Abstract

PS-341 (bortezomib, Velcade™) is a promising novel agent for treatment of advanced multiple myeloma (MM); however, 65% of patients with relapsed refractory disease in a phase II study did not respond. Lysophosphatidic acid (LPA) is a phospholipid which mediates tumor cell migration and invasion. Recent studies have shown that inhibition of LPAAT-β inhibits both Ras/Raf/Erk and PI3K/Akt signaling cascades. We have previously shown that lysophosphatidic acid acyltransferase (LPAAT)-β inhibitor CT-32615 triggers caspase-dependent apoptosis, and can overcome resistance to conventional therapeutics (ie, dexamethasone, doxorubicin, melphalan) in MM cells.
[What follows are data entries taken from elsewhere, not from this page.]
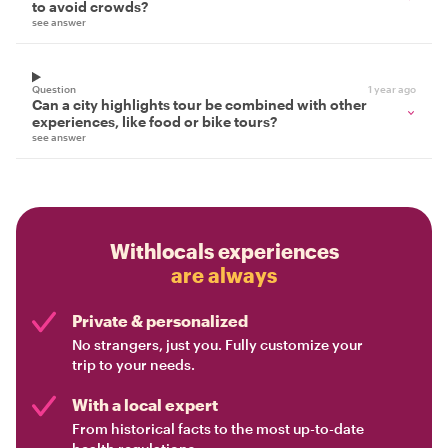
to avoid crowds?
see answer
Question
1 year ago
Can a city highlights tour be combined with other
experiences, like food or bike tours?
see answer
Withlocals experiences
are always
Private & personalized
No strangers, just you. Fully customize your
trip to your needs.
With a local expert
From historical facts to the most up-to-date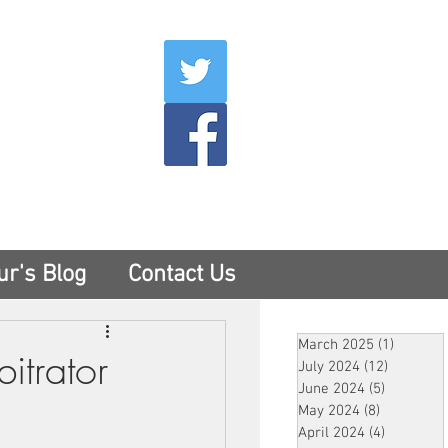
007
400
tesny.com
ur's Blog
Contact Us
March 2025
(1)
1 post
itrator
July 2024
(12)
12 posts
June 2024
(5)
5 posts
May 2024
(8)
8 posts
April 2024
(4)
4 posts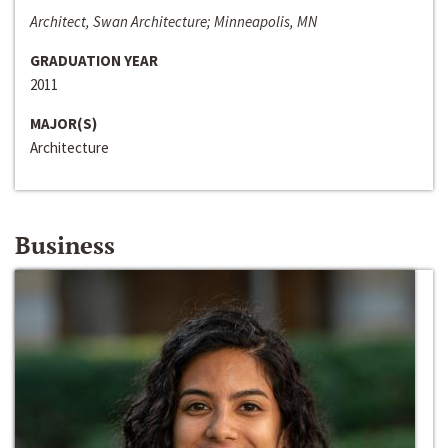
Architect, Swan Architecture; Minneapolis, MN
GRADUATION YEAR
2011
MAJOR(S)
Architecture
Business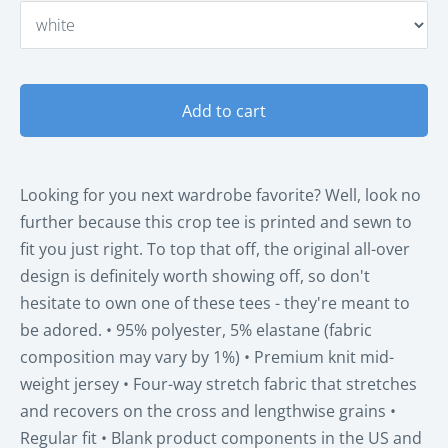
Add to cart
Looking for you next wardrobe favorite? Well, look no
further because this crop tee is printed and sewn to
fit you just right. To top that off, the original all-over
design is definitely worth showing off, so don't
hesitate to own one of these tees - they're meant to
be adored. • 95% polyester, 5% elastane (fabric
composition may vary by 1%) • Premium knit mid-
weight jersey • Four-way stretch fabric that stretches
and recovers on the cross and lengthwise grains •
Regular fit • Blank product components in the US and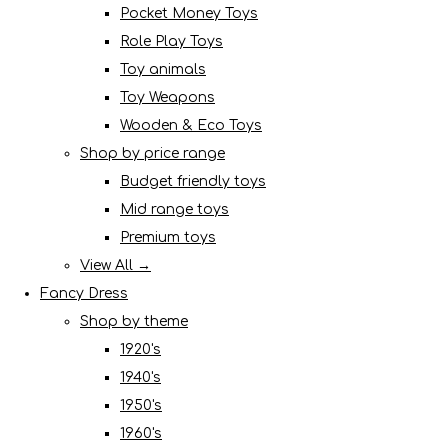
Pocket Money Toys
Role Play Toys
Toy animals
Toy Weapons
Wooden & Eco Toys
Shop by price range
Budget friendly toys
Mid range toys
Premium toys
View All →
Fancy Dress
Shop by theme
1920's
1940's
1950's
1960's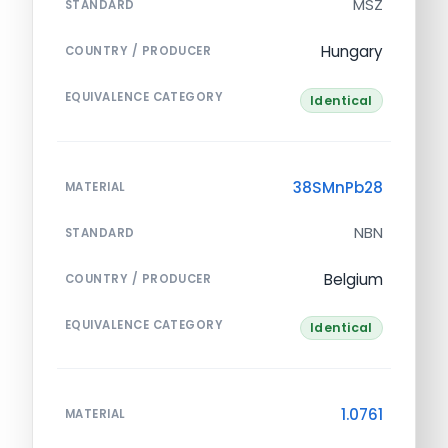
MSZ
STANDARD
Hungary
COUNTRY / PRODUCER
EQUIVALENCE CATEGORY
Identical
38SMnPb28
MATERIAL
NBN
STANDARD
Belgium
COUNTRY / PRODUCER
EQUIVALENCE CATEGORY
Identical
1.0761
MATERIAL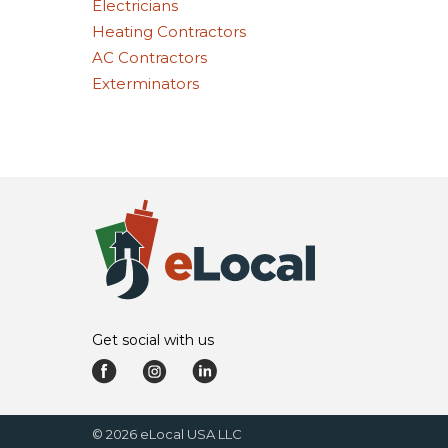
Electricians
Heating Contractors
AC Contractors
Exterminators
Get social with us
©
2026
eLocal USA LLC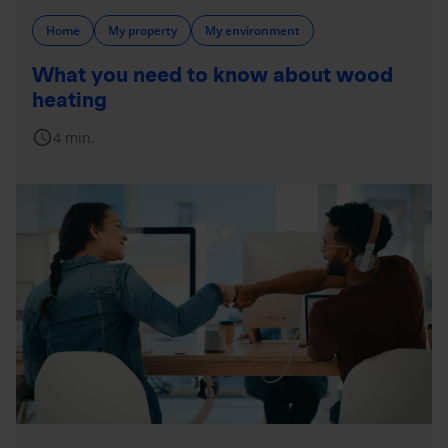
Home
My property
My environment
What you need to know about wood
heating
schedule
4 min.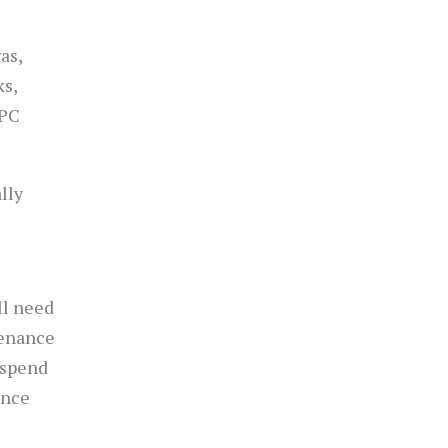
as,
ks,
IPC
lly
ll need
tenance
 spend
ance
In this study, we determined whether CT-32615 could also overcome resistance to PS-341. We first characterized molecular mechanisms of resistance to PS-341 in DHL-4 lymphoma cells. DHL-4 cells express low levels of caspase-3 and caspase-8; furthermore, no cleavage in caspase-8, caspase-9, caspase-3, poly ADP-ribose polymerase (PARP), or DNA fragmentation factor (DFF) 45 is triggered by PS-341 treatment. We have previously shown that PS-341 treatment triggers phosphorylation of c-Jun NH2-terminal kinase (JNK), which subsequently induces caspase-dependent apoptosis; conversely, JNK inhibition blocks PS-341-induced apoptosis. Here we show that PS-341 does not induce phosphorylation of SEK-1, JNK, and c-Jun in DHL-4 cells, suggesting that it does not trigger a stress response. Importantly, CT-32615 inhibits growth of DHL-4 cells in a time- and dose-dependent fashion: a transient G2/M cell cycle arrest induced by CT-32615 is mediated via downregulation of cdc25c and cdc2. CT-32615 triggers swelling and cell membrane destruction in DHL-4 cells, without caspase/PARP cleavage or TUNEL-positivity, suggesting a necrotic response. Our studies therefore demonstrate that LPAAT-β inhibitor CT-32615 triggers necrosis even in PS-341-resistant DHL-4 cells, providing the framework for its evaluation to overcome clinical PS-341 resistance and improve patient outcome.